I detect today a certain public scepticism when intellectuals stand up to preach to us, a growing tendency among ordinary people to dispute the right of academics, writers and philosophers, eminent though they may be, to tell us how to behave and conduct our affairs. The belief seems to be spreading that intellectuals are no wiser as mentors, or worthier as exemplars, than the witch dotctors or priests of old. I share that scepticism. A dozen people picked at random on the street are at least as likely to offer sensible views on moral and political matters as a cross-section of the intelligentsia. But I would go further. One of the principal lessons of our tragic century, which has seen so man millions of innocent lives sacrificed in schemes to improve the lot of humanity, is--beware intellectuals. Not merely should they be kept well away from the levers of power, they should also be objects of particular suspicion when they seek to offer collective advice. ... For intellectuals, far from being highly individualistic and non-conformist people, follow certain regular patterns of behaviour. Taken as a group, they are often ultra-conformist within the circles formed by those whose approval they seek and value. That is what makes them, en masse, so dangerous, for it enables them to create climates of opinion and prevailing orthodoxies, which themselves often generate irrational and destructive courses of action. Above all, we must at all times remember what intellectuals habitually forget: that people matter more than concepts and must come first. The worst of all despotisms is the heartless tyranny of ideasPaul Johnson in Intellectuals, published way back in 1988.

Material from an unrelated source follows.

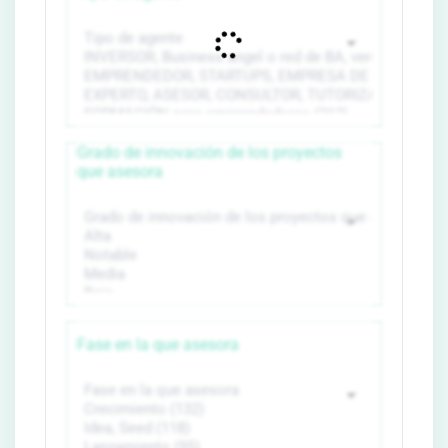
Grado de innovación de los proyectos
que asesora
Fase en la que asesora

My favorite intellectual, (whom the conservative Johnson does not critique) ....?
Why? Because from the little bit of reading that I have done, Orwell came across as essentially a left-of-center guy who did not care for ideological labels. And he was highly suspicious of conformity.
Christopher Hitchens says it best:
My worry has more to do with another thing Orwell warned about—the willingness of people to police themselves, and to believe anything that they're told. Especially the willingness of intellectuals and academics to become worshipers of whomever is in power, or passers-on of whatever the reigning idea is. Conformity, in other words. That will always carry on being a threat. People don't remember Orwell for his opposition to conformity as well as they should.I don't know if I have always had that intense suspicion of conformity, which was then reinforced by reading Orwell, or if watching 1984 at the British Council in Madras was the real trigger. In any case, Orwell is my go-to intellectual.